Aspin meanwhile was focused on rolling out a major policy review. He would later be blamed for not approving additional backup for the Army Rangers and Delta Force before the mission to capture Aidid began. Although there is debate among historians about the importance of Aspin’s decision, it gave the Clinton administration somewhere to lay the blame.

In reality, however, as journalist David Halberstam put it, it was “the vagueness and drift in the administration’s policy” that deserved more of the blame for the Battle of Mogadishu. The lack of leadership in the Pentagon, while the president and the national security adviser focused on other things, allowed the mission to creep toward outright combat without any real debate over the potential risks.

The debacle, which outraged Americans, cost Aspin his job. The Clinton administration eventually found its footing in defense, although not before overlooking genocide in Rwanda and retreating from Haiti while the shock of defeat in Somalia wore off.

Today, circumstances are in some ways very different from 1993. It’s not the first year of the president’s term, and an experienced national security adviser, John Bolton, is in place. But there is again weak leadership at the Defense Department at a precarious moment. The well-respected secretary Jim Mattis departed in December over policy disagreements with the president. Acting secretary of defense Patrick Shanahan proved weak, uncomfortably trying to please Trump by justifying the withdrawal of U.S. forces from Syria, which Mattis had refused to do, prompting his resignation. Now Shanahan, too, is out, and a new acting secretary, Army Secretary Mark T. Esper, is in.

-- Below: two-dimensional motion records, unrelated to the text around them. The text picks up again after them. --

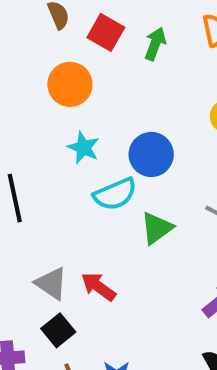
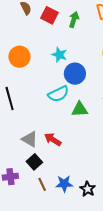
orange circle: (70, 84) -> (19, 57), moved
cyan star: (83, 148) -> (59, 55), moved
green triangle: (157, 228) -> (80, 109), turned 36

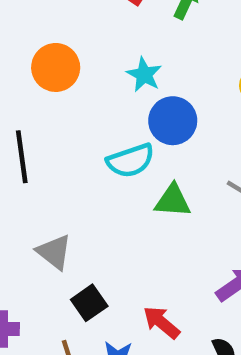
red arrow: (53, 139) -> (161, 322), moved
black square: (34, 162) -> (89, 303), moved

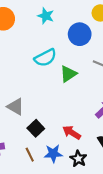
blue circle: (173, 121) -> (80, 34), moved
green triangle: (173, 201) -> (68, 74), turned -30

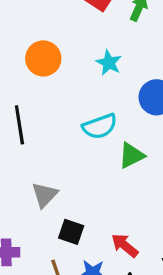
gray triangle: (16, 107) -> (45, 195), turned 36
black square: (36, 128) -> (71, 232), turned -35

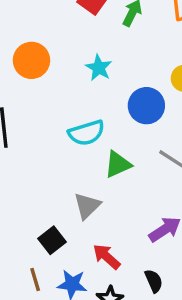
gray triangle: (45, 195) -> (87, 206), moved
black square: (71, 232) -> (52, 240), turned 30

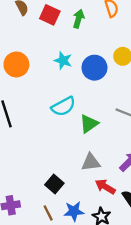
blue circle: (146, 106) -> (94, 68), moved
gray triangle: (87, 206) -> (91, 162), moved, turned 48
red arrow: (107, 257) -> (105, 187), moved

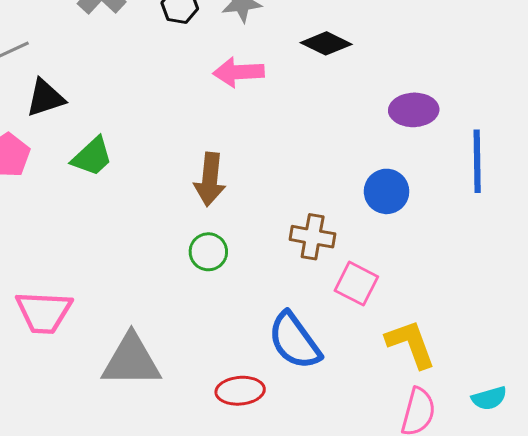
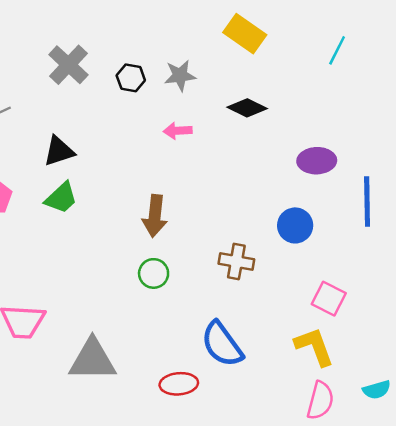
pink arrow: (239, 72) -> (178, 131), size x0.7
black triangle: (45, 98) -> (59, 151), moved
pink square: (356, 284) -> (329, 299), moved

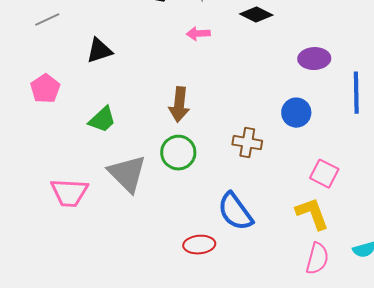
green trapezoid: (61, 198) -> (102, 120), moved
green circle: (154, 273) -> (178, 153), size x1.4
gray triangle: (92, 360) -> (127, 174), moved, turned 45

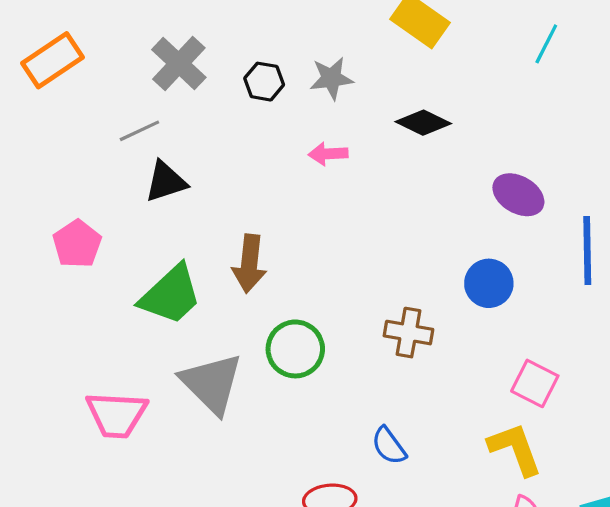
gray line: (47, 20) -> (139, 131), moved
purple ellipse: (314, 59) -> (518, 195), turned 32
brown arrow: (179, 105) -> (249, 264), moved
green trapezoid: (102, 120) -> (171, 295), size x1.4
blue semicircle: (235, 212) -> (389, 446), size x0.6

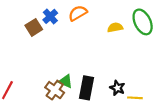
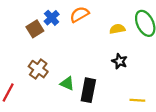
black star: (117, 88) -> (120, 61), moved
brown cross: (55, 90) -> (38, 69), moved

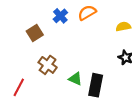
brown square: (35, 29) -> (35, 33), moved

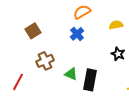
blue cross: (60, 16) -> (77, 34), moved
brown cross: (48, 65) -> (45, 61), turned 30

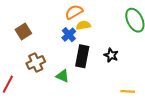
yellow semicircle: (116, 25) -> (83, 25), moved
black rectangle: (90, 80) -> (82, 56), moved

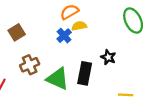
black rectangle: (82, 56) -> (85, 73), moved
green triangle: (63, 76) -> (58, 79), size x1.6

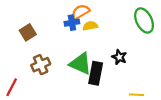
blue cross: (64, 36) -> (72, 23), moved, turned 32
green triangle: (58, 79) -> (81, 64), moved

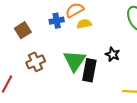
blue cross: (72, 23) -> (57, 21), moved
green triangle: (81, 64) -> (75, 61), turned 40

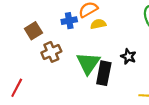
brown cross: (36, 62) -> (51, 52), moved

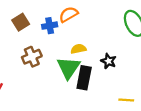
yellow semicircle: (98, 24) -> (78, 49), moved
brown square: (33, 31) -> (21, 22), moved

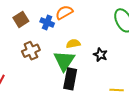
blue cross: (50, 26) -> (47, 22), turned 32
black rectangle: (84, 78) -> (70, 79), moved

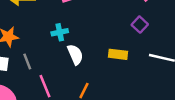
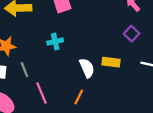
white semicircle: (75, 54) -> (87, 68), moved

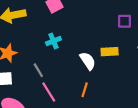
purple square: (132, 34) -> (125, 21), turned -32
gray line: (24, 70) -> (38, 70), moved

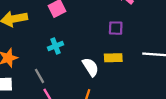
purple square: (125, 21) -> (116, 28), moved

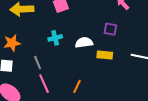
white semicircle: (91, 67) -> (84, 43), moved, turned -72

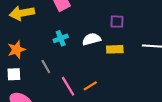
pink line: (44, 84) -> (68, 86), moved
orange line: (77, 86) -> (90, 86), turned 40

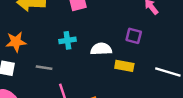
gray line: (46, 66) -> (44, 68), turned -64

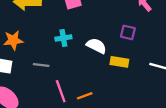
white semicircle: (101, 49) -> (96, 46), turned 30

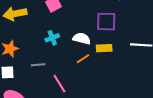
purple square: (128, 32) -> (106, 22), size x1.5
orange line: (85, 96) -> (83, 59), moved

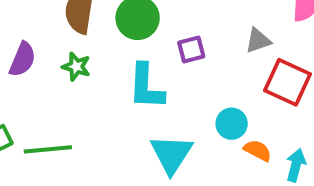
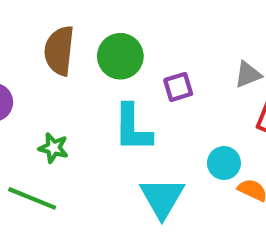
green star: (76, 67) -> (53, 148), moved
green line: (48, 149) -> (32, 198), turned 30

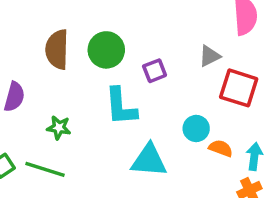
cyan triangle: (162, 198) -> (149, 160), turned -51

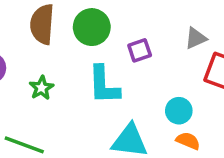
green star: (59, 128) -> (41, 88), moved, turned 30
orange semicircle: (221, 148) -> (188, 141), moved

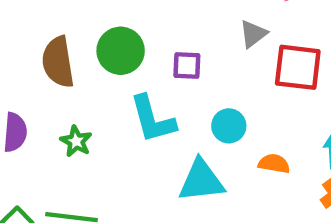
purple square: (140, 50) -> (187, 66), turned 35
cyan circle: (179, 111) -> (229, 126), moved

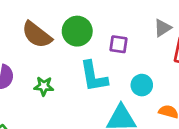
brown semicircle: (58, 62) -> (37, 35), turned -48
green star: (76, 141) -> (44, 86), turned -30

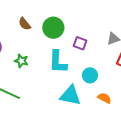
brown semicircle: (37, 35) -> (25, 24), size x0.6

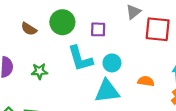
cyan circle: (90, 75) -> (112, 63), moved

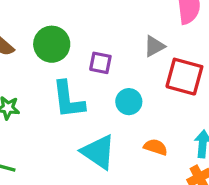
cyan circle: (112, 63) -> (129, 102), moved
cyan triangle: (107, 91) -> (98, 152), turned 32

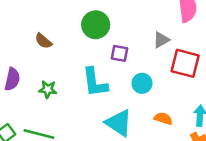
green circle: (52, 44) -> (96, 25), moved

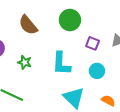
brown semicircle: (43, 41) -> (28, 25), size x1.5
purple square: (119, 53) -> (93, 43), moved

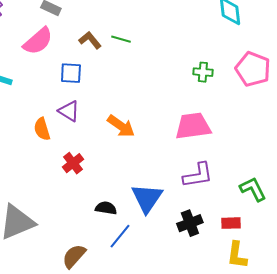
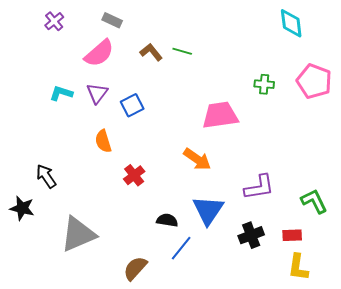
blue square: (71, 73) -> (132, 105), moved, turned -30
purple triangle: (69, 111) -> (97, 93), moved, turned 35
orange arrow: (121, 126) -> (197, 159), moved
pink trapezoid: (193, 126) -> (220, 115), moved

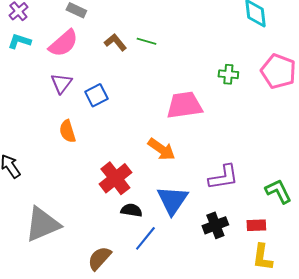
cyan L-shape: (61, 93) -> (19, 41), moved
red cross: (134, 175) -> (115, 178), moved, size x1.5

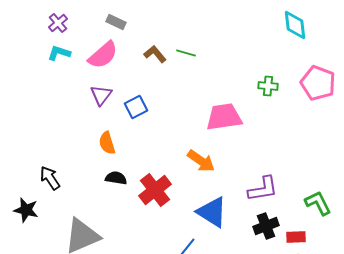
blue triangle: (172, 200) -> (212, 212), turned -32
black semicircle: (131, 210) -> (116, 178), moved
black cross: (215, 225) -> (266, 226), moved

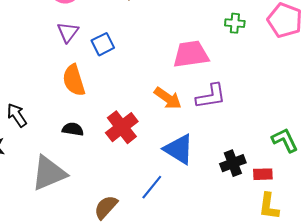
orange semicircle: (107, 143) -> (74, 80), size x1.4
black semicircle: (116, 178) -> (73, 129), moved
purple L-shape: (263, 189) -> (211, 96), moved

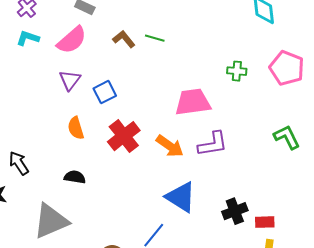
orange semicircle: (74, 80) -> (76, 128), size x0.7
red cross: (122, 127) -> (124, 136), moved
green L-shape: (285, 140) -> (287, 137), moved

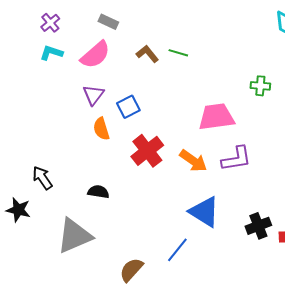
orange semicircle: (76, 128) -> (101, 129), moved

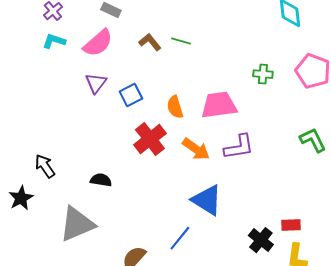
orange semicircle: (101, 129) -> (175, 107), moved
black star: (18, 210) -> (21, 198), turned 30
black cross: (258, 226) -> (261, 240), moved, turned -30

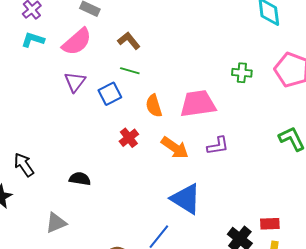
green line: (181, 41) -> (130, 71), moved
red cross: (150, 139) -> (129, 138), size x0.6
purple L-shape: (239, 147) -> (218, 146), size x0.7
gray triangle: (77, 224) -> (56, 223), size x0.6

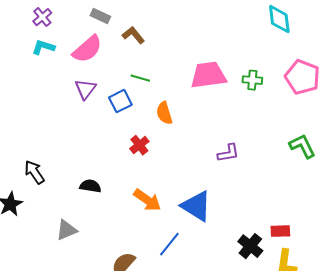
brown L-shape: (129, 41) -> (133, 35), moved
pink trapezoid: (198, 104) -> (208, 75), moved
orange arrow: (175, 148) -> (147, 200), moved

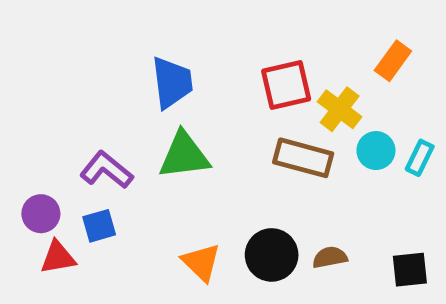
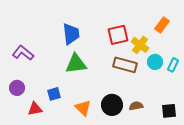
purple L-shape: (106, 170) -> (23, 53), moved
blue square: (99, 226) -> (54, 94), moved
red triangle: (58, 257) -> (35, 109), moved

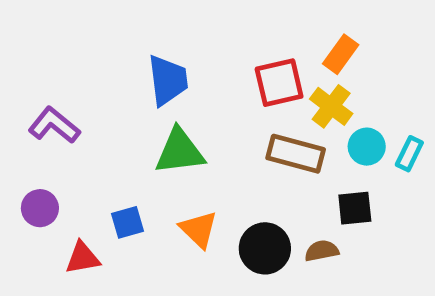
orange rectangle: (162, 25) -> (341, 54), moved
orange triangle: (83, 108) -> (199, 229), moved
black square: (169, 111) -> (355, 208), moved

Trump has said he doesn’t want to start a war with Iran, but he has also been sending mixed messages. And the weakness at the Defense Department could prove especially significant in the bureaucratic negotiations that shape the president’s agenda.

Bolton has long been an unabashed hawk, and the fear in policymaking circles is that he will push toward war. Secretary of State Mike Pompeo, another hawk on Iran, is also sounding threats. Normally, the defense secretary could be counted on to argue against committing U.S. troops. However, a Defense Department lacking leadership leaves a power vacuum that makes it possible that these other voices will win out.

Inattention in the Pentagon also can lead to poorly managed situations that may lead to unplanned, explosive moments of conflict, as the retaliatory strike Trump called off Thursday illustrated. One Gulf of Tonkin-like incident with few voices arguing for caution could very possibly lead to open war, and a poorly managed war at that. Iran is not the only concern; the administration has practiced brinkmanship with North Korea, Venezuela and, via trade policy, China. Although the 1993 Somalia case ended with American withdrawal, history is full of examples that went the other way.